Data Chile was a good human skills bootcamp. Because public data is often sent by email or you have to visit an office with a usb stick to obtain it, I got used to ask for data, explain why I need it and how I’m going to use it. I interacted a lot with lawyers who work for the government. The project involved a lot of design and I put a ton of effort to make data as good as possible, it was the only possibility when I had superb sketches and designs that moved me to work well. Data Chile was data cleaning intensive, not data modeling intensive, and lack of documentation made me do a lot of phone calls and write tons of emails.

The Observatory of Economic Complexity was really different. Instead of interacting with humans, data obtaining was simple as I only had to read UN Comtrade API documentation and then human interaction was limited to interacting with colleagues who taught me a lot about design and front-end. On the contrary to Data Chile, the OEC made me set up a server (my laptop was not enough) and put a lot of effort on modelling and thinking how to write performing code. Raw data was quite clean but processing it demanded to think a lot about metrics and aggregations. I released all the scripts I wrote on GitHub where you can find that I used parallelization and Rccp after removing bottlenecks. Even more, I documented everything here using gh-pages and bookdown.

Data can be challenging, no matter if it comes from human transcripts on a spreadsheet or straight from IoT devices. We haven’t yet developed the political, social or legal environments for better data and because of that an important part of my work consisted in making and maintaining ties.

Your ability to communicate clearly determines how well you can perform at work. Data analysis skills can be improved if and only if communicational skills can be improved on an individual, within-group and between-groups levels.

There’s a chance that you can be a Tidyverse wizard or even an Rcpp wizard. It won’t matter if you face situations such as misleading people who use your data because your explanations are badly formulated. Another common situation is that you realize you have limited documentation and your questions were poorly prepared so the survey or dataset creators cannot give you the answer you need.

A good data analyst or data scientist – which are different roles – knows how to interact with a lawyer or a designer. If you don’t succeed at communicating then all the steps in your data pipeline are useless.

Do you know all the articles in the Constitution? Do you know how to use Photoshop really well? probably not, so the mirrored version of this is that when you have to discuss legal aspects of data or design aspects of data-driven websites the people that interact with you don’t necessarily know how to use R or Python, so keep it simple for them and don’t be afraid to talk too much as long as you express ideas more than code.

While it is neccesary to read books and blogs and taking MOOCs to be always learning, your brain needs both fiction and non-fiction. How to Win Friends and Influence People is a book that can help you optimizing your data pipeline in an unexpected way.

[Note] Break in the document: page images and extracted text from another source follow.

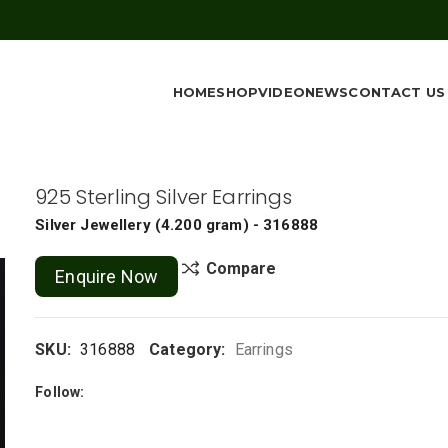
HOME
SHOP
VIDEO
NEWS
CONTACT US
925 Sterling Silver Earrings
Silver Jewellery
(
4.200 gram
) - 316888
Compare
Enquire Now
SKU:
316888
Category:
Earrings
Follow:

Please read! I thought all the theorems I studied at college were useless until at some point I was fitting some regressions when I had the eureka thought and I said “wow, ANOVA is linear regression”. Is because of the theorem-proof approach that I can sit and code efficiently not because of the theorems, but because of theorems I’m used to think and try to look at things from different angles.

If you pick a Measure Theory book there’s a chance that you will code better in a few months. The same applies if you pick One Hundred Years of Solitude or On the Road and read it. A data analyst with a rich lexicon can explain code to people who has never coded before and to people who have no idea about what %>% is.